Alors que le Conseil d’Etat vient de rejeter les recours contre les trois décrets élargissant les possibilités de fichage, Franck Pallet, collaborateur dans plusieurs cabinets d’avocats, questionne l’indépendance politique de cette institution.
Crée en 1799 par Napoléon Bonaparte dans le cadre de la Constitution du 22 frimaire an VIII, le Conseil d’Etat, appelé «Conseil du Roi» sous l’ancien Régime, exerce deux missions historiques : conseiller du gouvernement pour la préparation des projets de loi et décrets, il est également le juge administratif suprême qui tranche les litiges relatifs aux actes des administrations.
Par sa double fonction, à la fois juridictionnelle et consultative, le Conseil d’Etat assure le respect effectif de la règle de droit par l’administration française. Il est ainsi le garant de la légalité de l’action publique et veille à la protection des droits et des libertés des citoyens.
Il n’est pas inutile de rappeler qu’à côté des membres ordinaires (auditeurs, maîtres des requêtes et conseillers d’Etat), recrutés à la sortie de l’Ena ou désignés pour certains d’entre eux au tour extérieur, le Conseil d’Etat compte des membres extraordinaires dont 12 conseillers d’Etat nommés par le gouvernement par décret en conseil des ministres pour une durée de quatre ans, qui participent uniquement aux activités consultatives du Conseil.
Ce bref rappel des missions et du mode de recrutement des membres du Conseil d’Etat incite à nous interroger sur l’indépendance de celui ci vis-à-vis du pouvoir politique.
Une telle question mérite à tout le moins d’être posée au regard de plusieurs arrêts qui ont été rendus tout récemment, notamment ceux en date du 4 janvier 2021 sur saisine de plusieurs associations de défense des libertés et des droits fondamentaux et organisations syndicales parmi lesquelles la CGT.
En effet, les requérantes ont sollicité dans le cadre d’un référé liberté prévu à l’article L. 521-2 du code de justice administratif la suspension de l’exécution de trois décrets en date du 2 décembre 2020 modifiant des dispositions du code de la sécurité intérieure relatives au traitement de données à caractère personnel.
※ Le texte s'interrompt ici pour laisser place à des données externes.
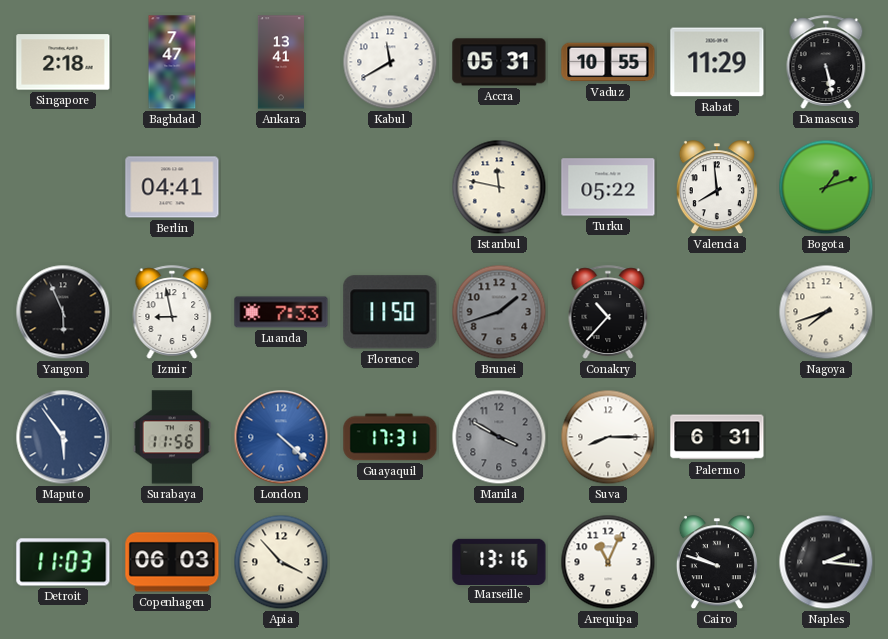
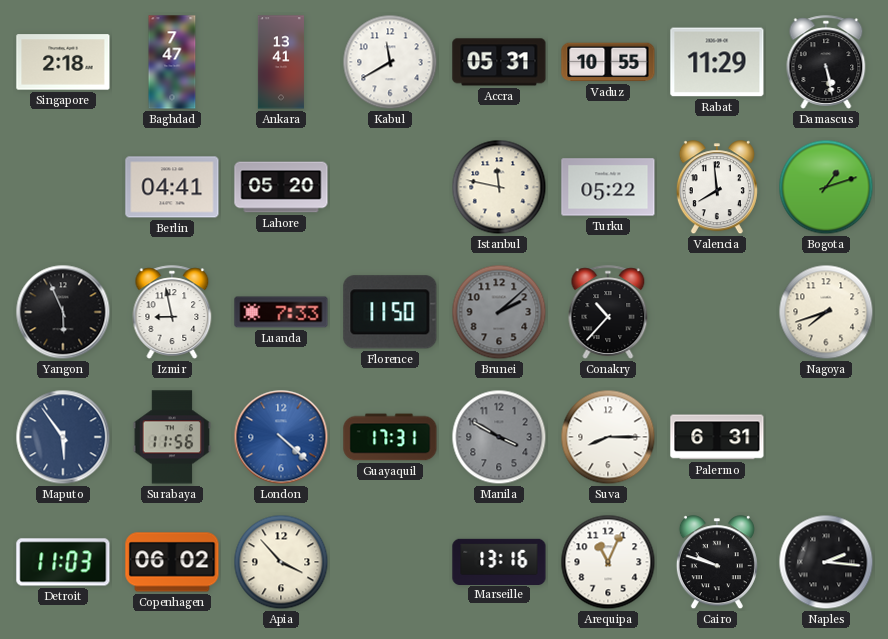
Lahore: none -> 05:20
Brunei: 1:42 -> 2:08
Copenhagen: 06:03 -> 06:02
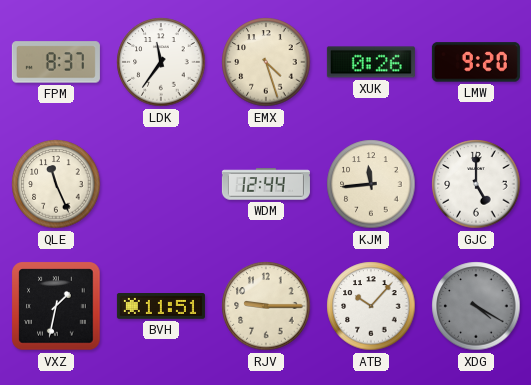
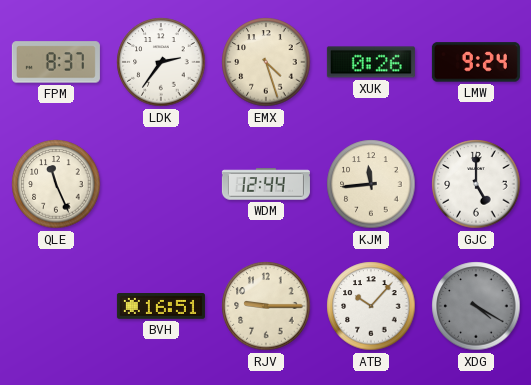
LDK: 11:36 -> 2:36
LMW: 9:20 -> 9:24
VXZ: 1:32 -> none
BVH: 11:51 -> 16:51
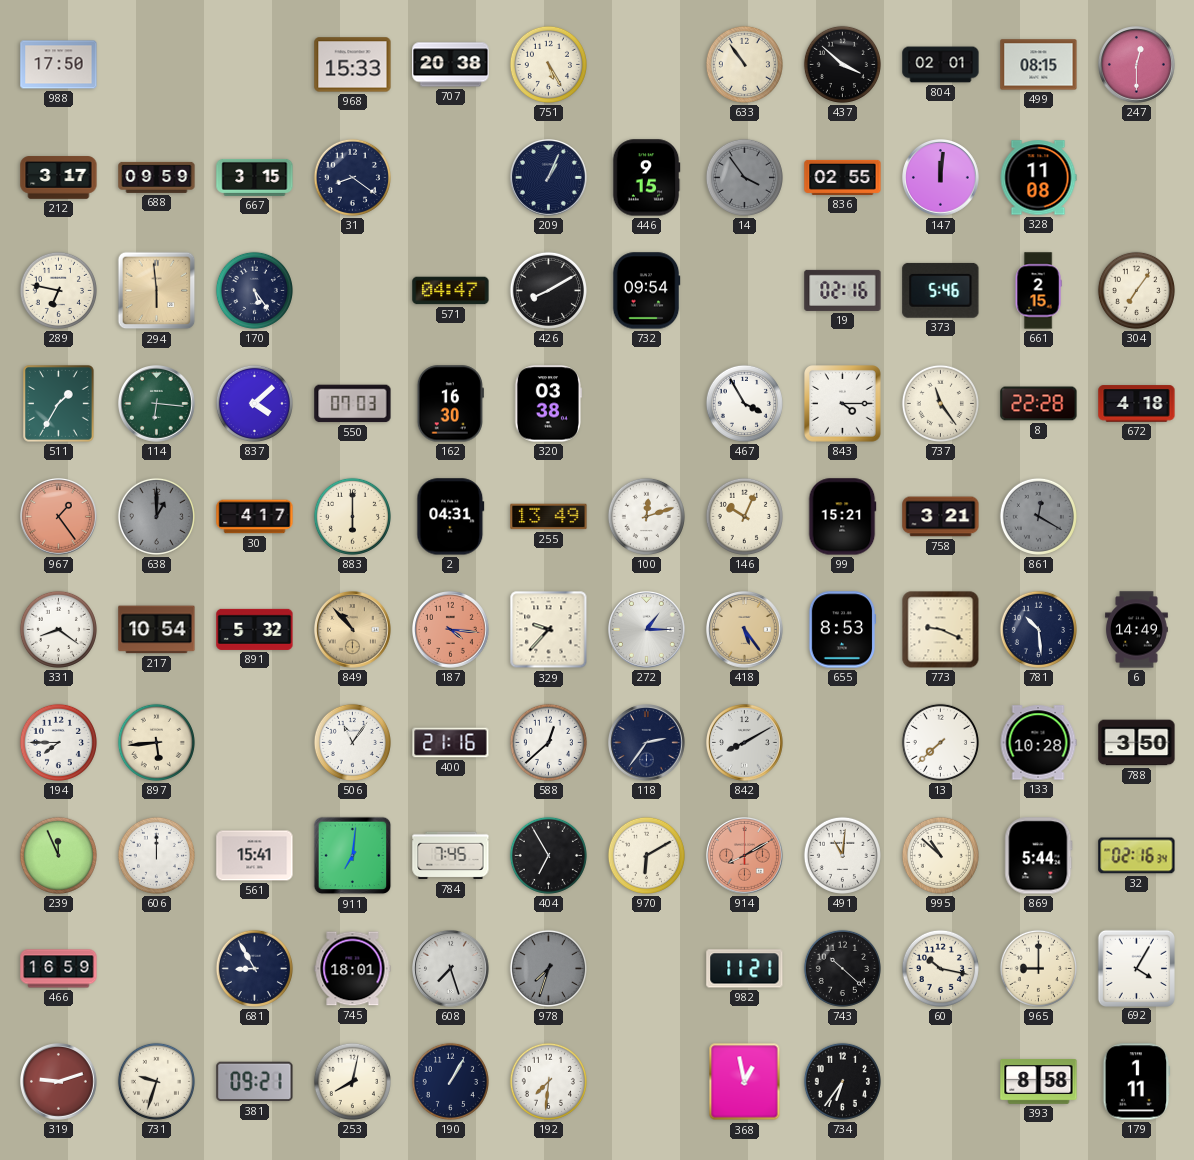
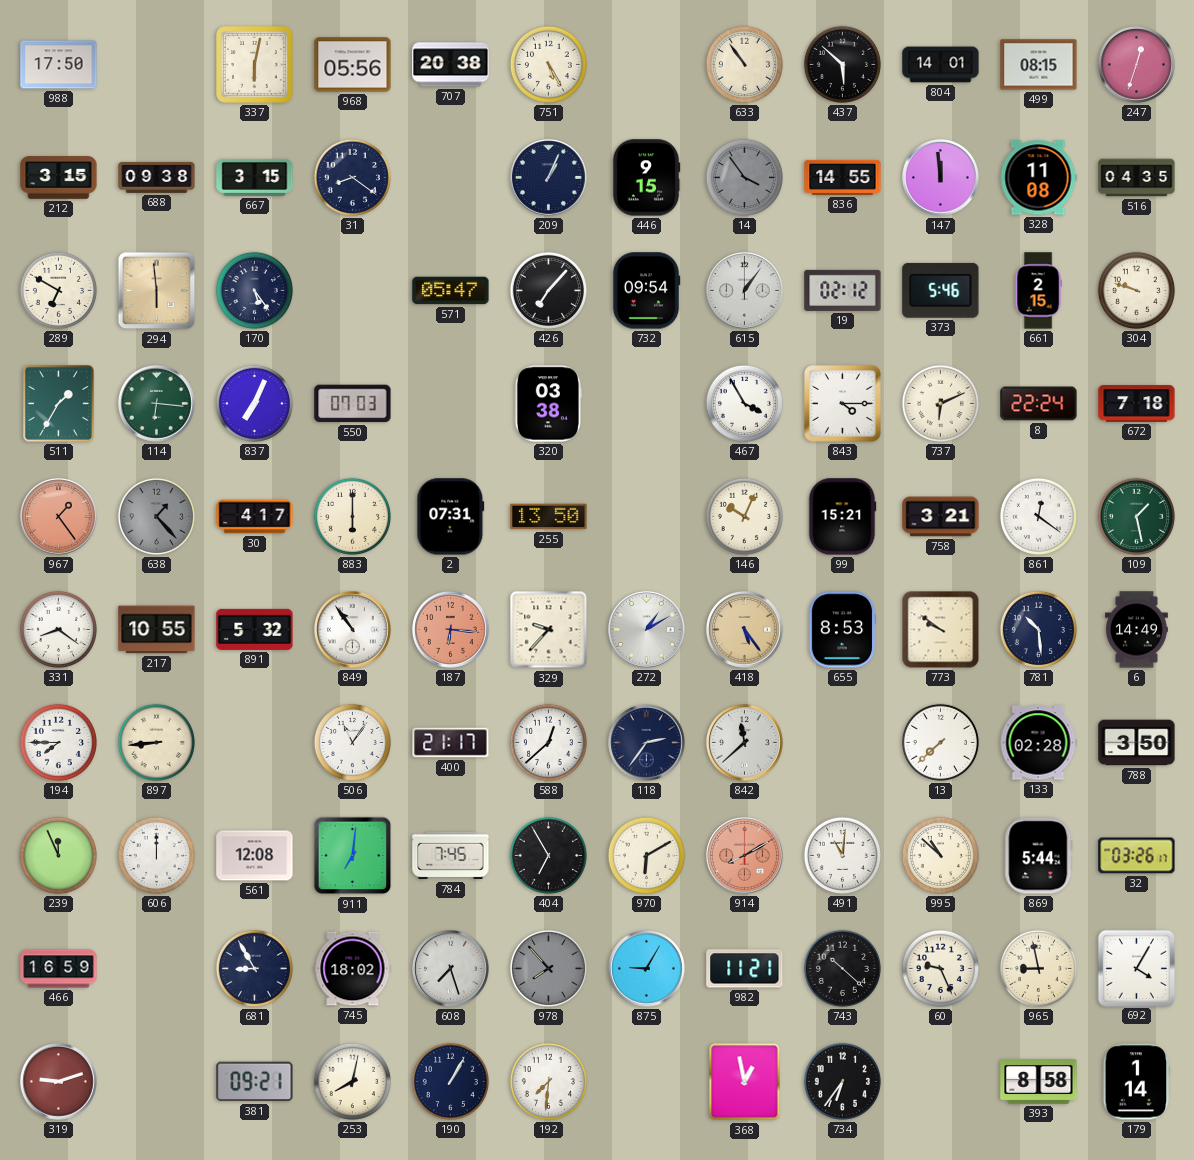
337: none -> 6:02
968: 15:33 -> 05:56
437: 3:52 -> 5:52
804: 02:01 -> 14:01
247: 12:30 -> 12:33
212: 3:17 -> 3:15
688: 09:59 -> 09:38
836: 02:55 -> 14:55
147: 12:01 -> 11:59
516: none -> 04:35
289: 6:47 -> 6:50
571: 04:47 -> 05:47
426: 8:10 -> 7:07
615: none -> 1:06
19: 02:16 -> 02:12
304: 7:06 -> 9:48
837: 4:08 -> 7:04
162: 16:30 -> none
737: 11:24 -> 6:11
8: 22:28 -> 22:24
672: 4:18 -> 7:18
638: 1:00 -> 1:23
2: 04:31 -> 07:31
255: 13:49 -> 13:50
100: 12:12 -> none
861: 12:20 -> 12:21
861 dial: grey -> white
109: none -> 1:28
217: 10:54 -> 10:55
849: 10:53 -> 10:54
849 dial: champagne -> white
187: 4:16 -> 6:16
272: 1:15 -> 1:10
773: 9:19 -> 9:51
897: 5:44 -> 8:44
400: 21:16 -> 21:17
842: 8:10 -> 11:38
133: 10:28 -> 02:28
561: 15:41 -> 12:08
32: 02:16 -> 03:26
745: 18:01 -> 18:02
978: 7:33 -> 7:53
875: none -> 9:05
60: 10:17 -> 9:26
965: 9:00 -> 8:58
731: 9:33 -> none
179: 1:11 -> 1:14
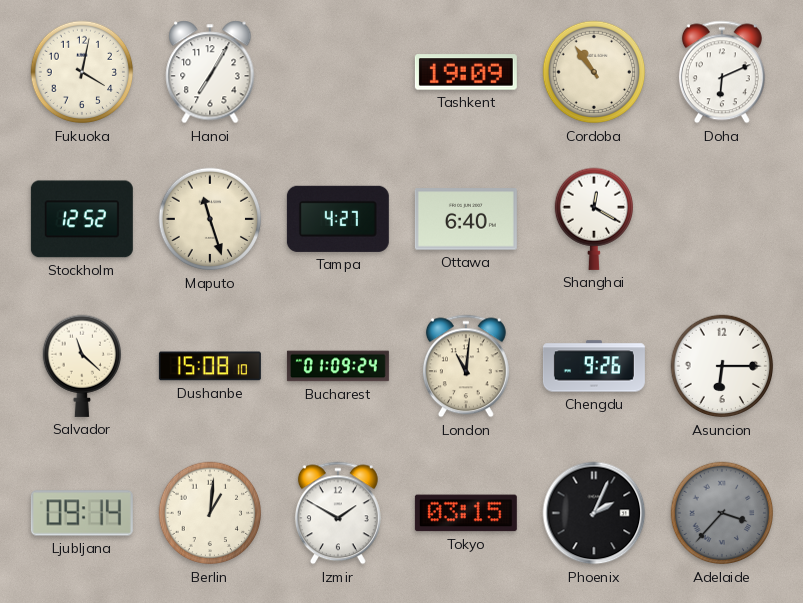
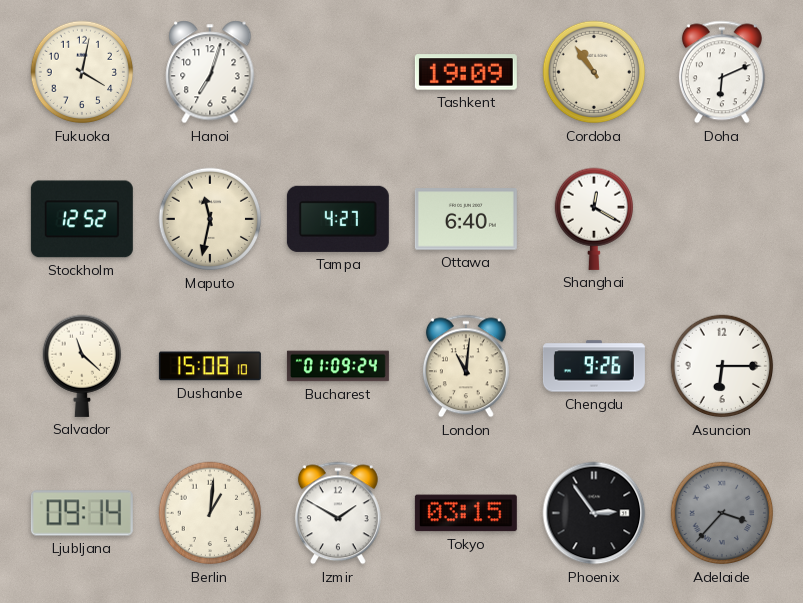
Hanoi: 7:05 -> 7:03
Maputo: 11:27 -> 11:32
Phoenix: 2:04 -> 2:54
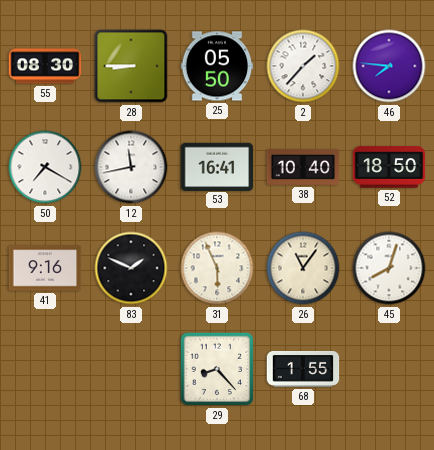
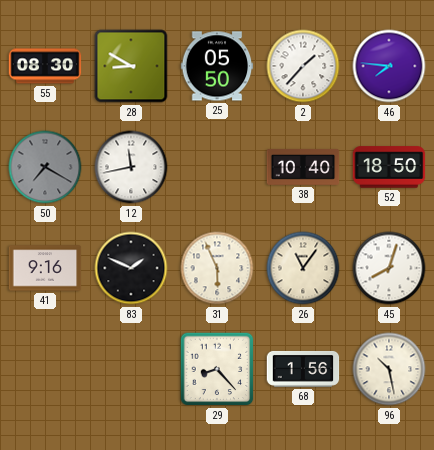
28: 8:45 -> 8:50
50 dial: white -> grey
53: 16:41 -> none
68: 1:55 -> 1:56
96: none -> 10:28
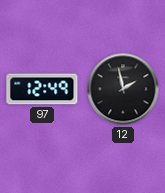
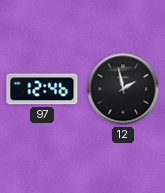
97: 12:49 -> 12:46
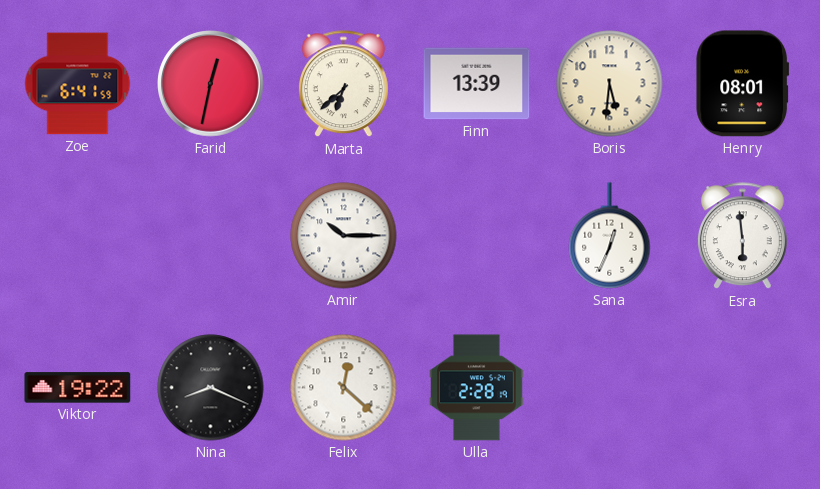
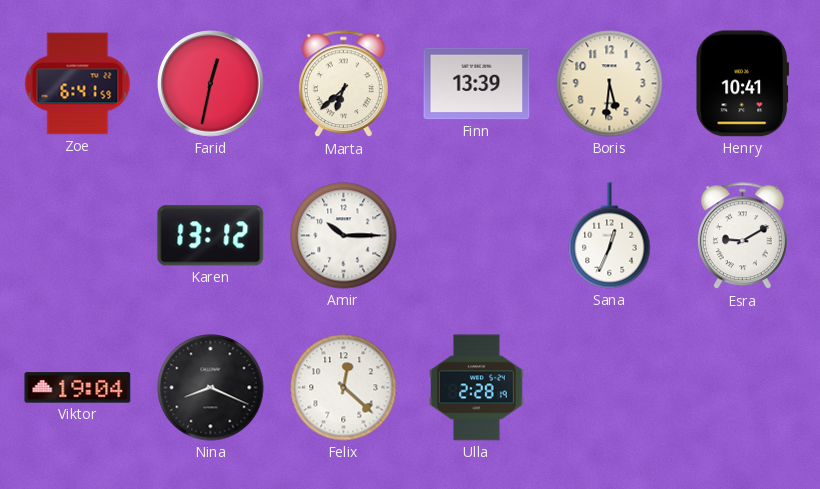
Henry: 08:01 -> 10:41
Karen: none -> 13:12
Esra: 5:59 -> 9:10
Viktor: 19:22 -> 19:04
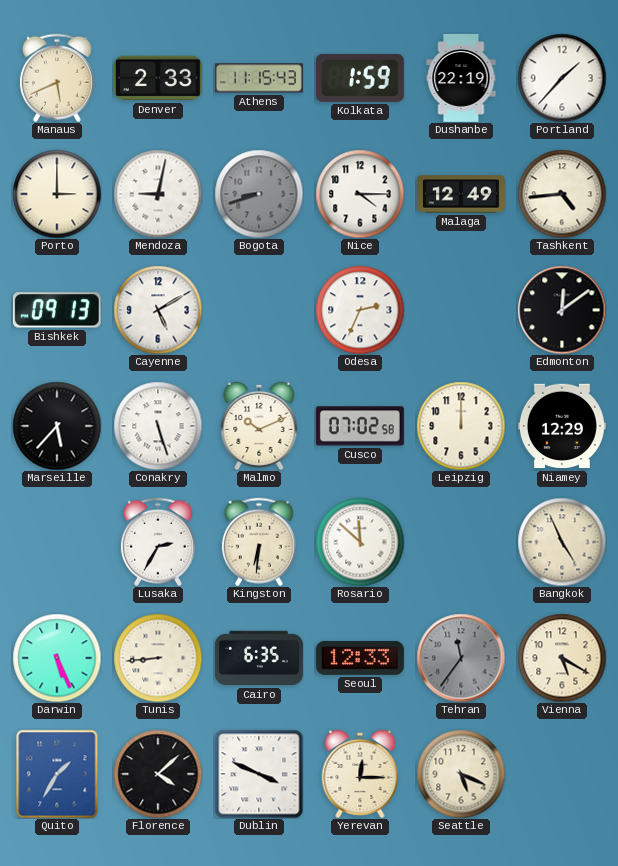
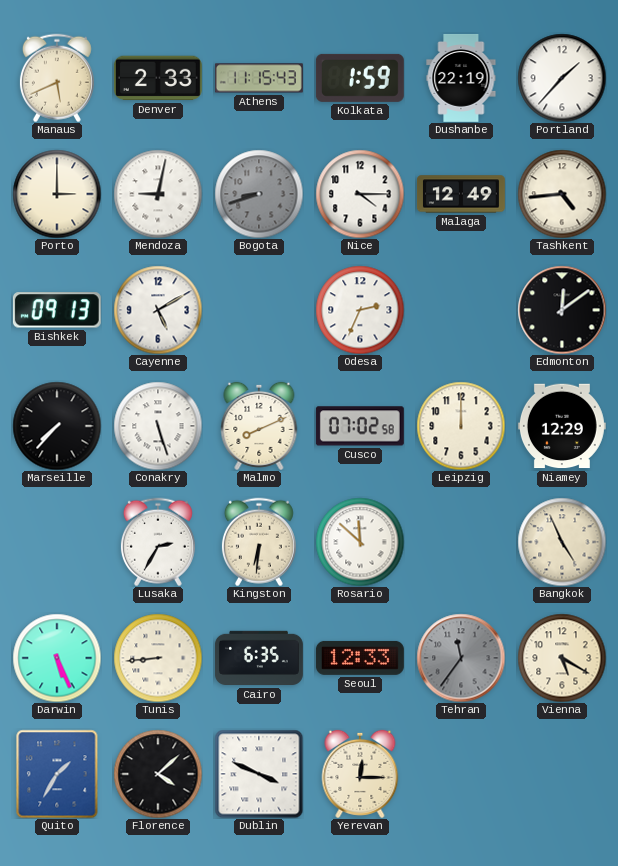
Marseille: 5:37 -> 7:37
Malmo: 10:11 -> 8:11
Seattle: 5:19 -> none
Elles estiment, en effet, que certaines des dispositions qui y sont contenues portent une atteinte grave et manifestement illégale à plusieurs libertés fondamentales et qu’elles instaurent ainsi une forme de «délit d’opinion» en considération de l’appartenance à une organisation syndicale, d’idées ou opinions philosophiques, politiques ou encore d’éléments inhérents à la santé des personnes.
Il est prévu notamment que ces données soient collectées sur la seule appréciation des services de police en fonction de la dangerosité de certaines «pratiques» pour la sécurité publique ou la sûreté de l’Etat, sous couvert de prévention des risques terroristes.